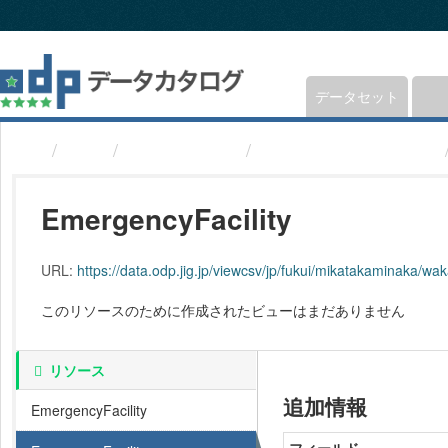
ス
キ
ッ
プ
し
データセット
て
内
組織
福井県若狭町
避難所(福井県若狭町)
容
へ
EmergencyFacility
URL:
https://data.odp.jig.jp/viewcsv/jp/fukui/mikatakaminaka/wa
このリソースのために作成されたビューはまだありません
リソース
追加情報
EmergencyFacility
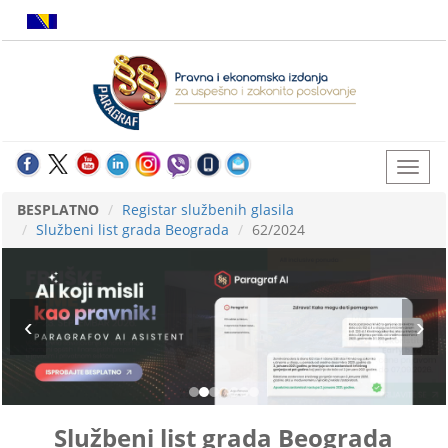
BESPLATNO
Registar službenih glasila
Službeni list grada Beograda
62/2024
Službeni list grada Beograda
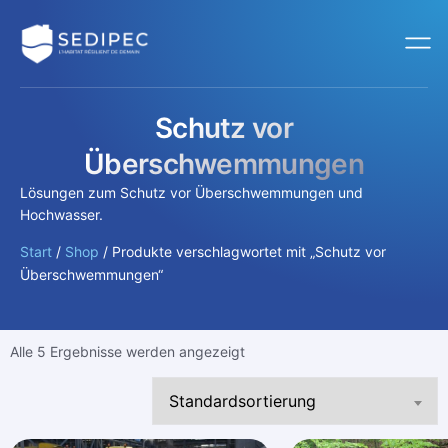
Schutz vor
Überschwemmungen
Lösungen zum Schutz vor Überschwemmungen und
Hochwasser.
Start
/
Shop
/ Produkte verschlagwortet mit „Schutz vor
Überschwemmungen“
Alle 5 Ergebnisse werden angezeigt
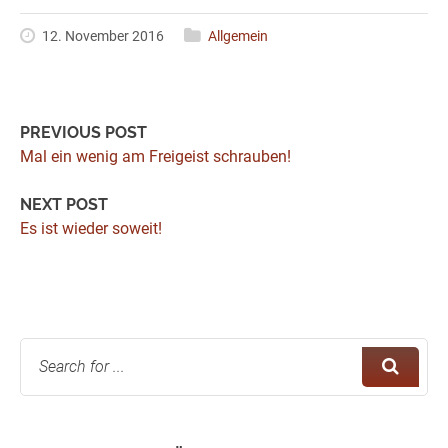
12. November 2016
Allgemein
PREVIOUS POST
Mal ein wenig am Freigeist schrauben!
NEXT POST
Es ist wieder soweit!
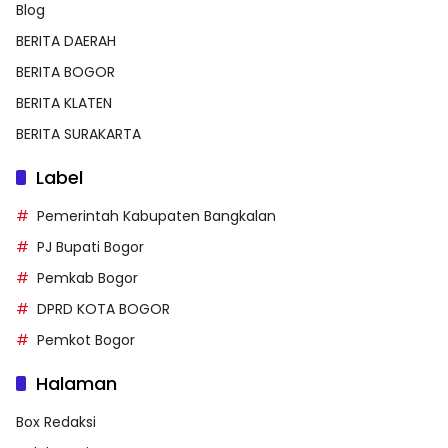
Blog
BERITA DAERAH
BERITA BOGOR
BERITA KLATEN
BERITA SURAKARTA
Label
Pemerintah Kabupaten Bangkalan
PJ Bupati Bogor
Pemkab Bogor
DPRD KOTA BOGOR
Pemkot Bogor
Halaman
Box Redaksi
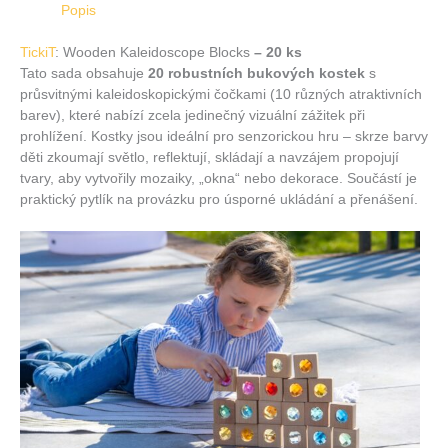
Popis
TickiT
: Wooden Kaleidoscope Blocks
– 20 ks
Tato sada obsahuje
20 robustních bukových kostek
s
průsvitnými kaleidoskopickými čočkami (10 různých atraktivních
barev), které nabízí zcela jedinečný vizuální zážitek při
prohlížení. Kostky jsou ideální pro senzorickou hru – skrze barvy
děti zkoumají světlo, reflektují, skládají a navzájem propojují
tvary, aby vytvořily mozaiky, „okna“ nebo dekorace. Součástí je
praktický pytlík na provázku pro úsporné ukládání a přenášení.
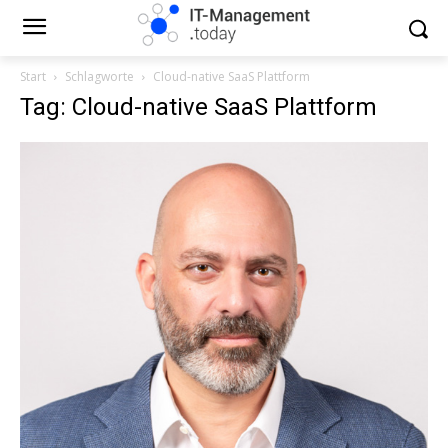
Start
Schlagworte
Cloud-native SaaS Plattform
Tag: Cloud-native SaaS Plattform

————————

**PROBLEM:**
Please copy every record above exactly, but leave the pictures out.

**SOLUTION TO THIS EXERCISE:**
ス
キ
ッ
プ
し
データセット
て
内
組織
福井県若狭町
避難所(福井県若狭町)
容
へ
EmergencyFacility
URL:
https://data.odp.jig.jp/viewcsv/jp/fukui/mikatakaminaka/wa
このリソースのために作成されたビューはまだありません
リソース
追加情報
EmergencyFacility
BESPLATNO
Registar službenih glasila
Službeni list grada Beograda
62/2024
Službeni list grada Beograda
Schutz vor
Überschwemmungen
Lösungen zum Schutz vor Überschwemmungen und
Hochwasser.
Start
/
Shop
/ Produkte verschlagwortet mit „Schutz vor
Überschwemmungen“
Alle 5 Ergebnisse werden angezeigt
12. November 2016
Allgemein
PREVIOUS POST
Mal ein wenig am Freigeist schrauben!
NEXT POST
Es ist wieder soweit!
Blog
BERITA DAERAH
BERITA BOGOR
BERITA KLATEN
BERITA SURAKARTA
Label
Pemerintah Kabupaten Bangkalan
PJ Bupati Bogor
Pemkab Bogor
DPRD KOTA BOGOR
Pemkot Bogor
Halaman
Box Redaksi
Popis
TickiT
: Wooden Kaleidoscope Blocks
– 20 ks
Tato sada obsahuje
20 robustních bukových kostek
s
průsvitnými kaleidoskopickými čočkami (10 různých atraktivních
barev), které nabízí zcela jedinečný vizuální zážitek při
prohlížení. Kostky jsou ideální pro senzorickou hru – skrze barvy
děti zkoumají světlo, reflektují, skládají a navzájem propojují
tvary, aby vytvořily mozaiky, „okna“ nebo dekorace. Součástí je
praktický pytlík na provázku pro úsporné ukládání a přenášení.
Start
Schlagworte
Cloud-native SaaS Plattform
Tag: Cloud-native SaaS Plattform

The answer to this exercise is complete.